The bill is named after Malala Yousafzai, a 15-year-old Pakistani girl who has been an outspoken advocate for girls’ education in Pakistan and who gained international attention for her blog documenting the Taliban’s crackdown on the rights of women and girls.
On Oct. 9, 2012, Malala was brutally attacked by Taliban gunmen while on her way home from school. She is currently recovering from near-fatal injuries.
“Malala Yousafzai bravely advocated for the education of women and girls, something that should be a basic human right,” Senator Boxer said. “This bill not only recognizes Malala’s incredible courage, but will ensure that more young women in Pakistan are able to pursue their dreams through higher education.”

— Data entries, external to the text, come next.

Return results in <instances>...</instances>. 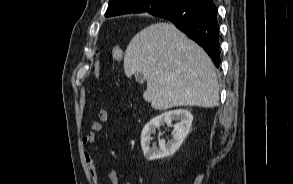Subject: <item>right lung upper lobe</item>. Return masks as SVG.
Listing matches in <instances>:
<instances>
[{
    "label": "right lung upper lobe",
    "mask_w": 293,
    "mask_h": 184,
    "mask_svg": "<svg viewBox=\"0 0 293 184\" xmlns=\"http://www.w3.org/2000/svg\"><path fill=\"white\" fill-rule=\"evenodd\" d=\"M157 0H110L108 9L105 13L106 17L117 16L131 13L148 12L154 16L160 15L169 9L177 6L183 0H168L169 5L164 10L158 11L153 7V2ZM198 2L199 5L212 3V0H187Z\"/></svg>",
    "instance_id": "1"
}]
</instances>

“The attack on Malala Yousafzai last October reminds us of the difficult obstacles women and girls face around the world every day, including poverty, low social standing and violence, in their quest to espouse the basic freedoms enjoyed by American women,” Senator Landrieu said. “Providing an education is absolutely critical for the future of every girl and society as a whole. When women and men have equal access to educational resources, economies flourish, families strengthen and societies move forward. I am proud to introduce the Malala Yousafzai Scholarship Act alongside Senator Boxer and to dedicate it to Malala and the millions of other girls and women who risk their lives every day to gain an education. By lifting up the rights of women internationally, we can strengthen women’s rights here at home, too.”
The Malala Yousafzai Scholarship Act would expand and enhance an existing United States Agency for International Development (USAID) scholarship program called the Merit and Needs-Based Scholarship Program.
The program awards scholarships for university study in agriculture or business administration to economically disadvantaged young men and women from rural areas of Pakistan.
To date, of the 1,807 scholarships awarded, only 25 percent of the recipients have been women.
The Boxer-Landrieu bill would require a 30 percent increase in the number of scholarships awarded under the program for the next four years, and that these additional scholarships be awarded solely to women.
The measure would also expand the range of academic disciplines that scholarship recipients could pursue to improve graduates’ chances of obtaining meaningful employment.